Prinsip pengadaan tanah diatur dalam Perpres No.36 Tahun 2005 Jo. Perpres No.65 Tahun 2006
dan Peraturan Kepala Badan Pertanahan Nasional RI No.3 Tahun 2007 yaitu:
1. Pengadaan tanah untuk kepentingan umum dipastikan ketersediaan tanahnya
2. Hak-hak dasar masyarakat atas tanah terlindungi
3. Menutup peluang lahirnya spekulasi tanah
Pengaturan terbaru mengenai pengadaan tanah untuk pembangunan bagi kepentingan umum
adalah:
- Undang-Undang No.2 Tahun 2012 tentang Pengadaan Tanah untuk Pembangunan bagi
Kepentingan Umum, telah mengadopsi semangat Hak Asasi Manusia. Dalam artian pengaturan
prosedur dan langkah-langkah pengadaan tanah lebih terbuka dan transparan.
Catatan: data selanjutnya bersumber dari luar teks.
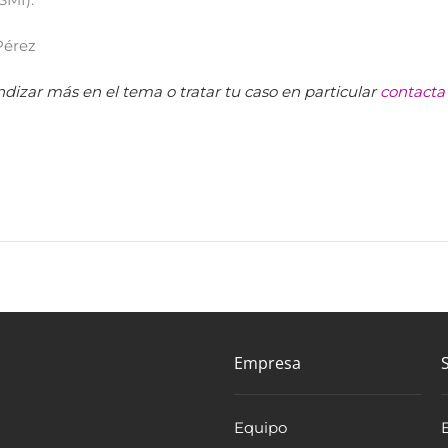
Pérez
ndizar más en el tema o tratar tu caso en particular
contacta
Empresa
Equipo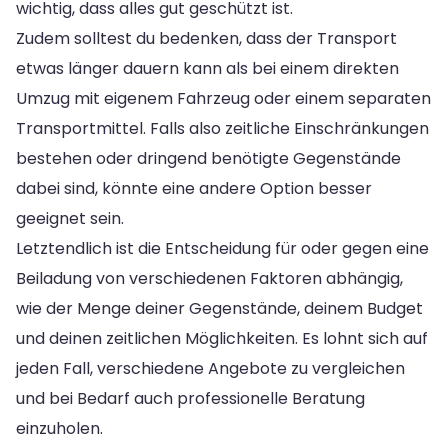
wichtig, dass alles gut geschützt ist.
Zudem solltest du bedenken, dass der Transport
etwas länger dauern kann als bei einem direkten
Umzug mit eigenem Fahrzeug oder einem separaten
Transportmittel. Falls also zeitliche Einschränkungen
bestehen oder dringend benötigte Gegenstände
dabei sind, könnte eine andere Option besser
geeignet sein.
Letztendlich ist die Entscheidung für oder gegen eine
Beiladung von verschiedenen Faktoren abhängig,
wie der Menge deiner Gegenstände, deinem Budget
und deinen zeitlichen Möglichkeiten. Es lohnt sich auf
jeden Fall, verschiedene Angebote zu vergleichen
und bei Bedarf auch professionelle Beratung
einzuholen.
- Peraturan Pemerintah Nomor 19 Tahun 2021 tentang Penyelenggaraan Pengadaan Tanah Bagi
Pembangunan Untuk Kepentingan Umum;
- Peraturan Menteri Agraria dan Tata Ruang/Kepala Badan Pertanahan Nasional Nomor 19
Tahun 2021 merupakan Ketentuan Pelaksanaan Peraturan Pemerintah Nomor 19 Tahun 2021
Tentang Penyelenggaraan Pengadaan Tanah Bagi Pembangunan Untuk Kepentingan Umum.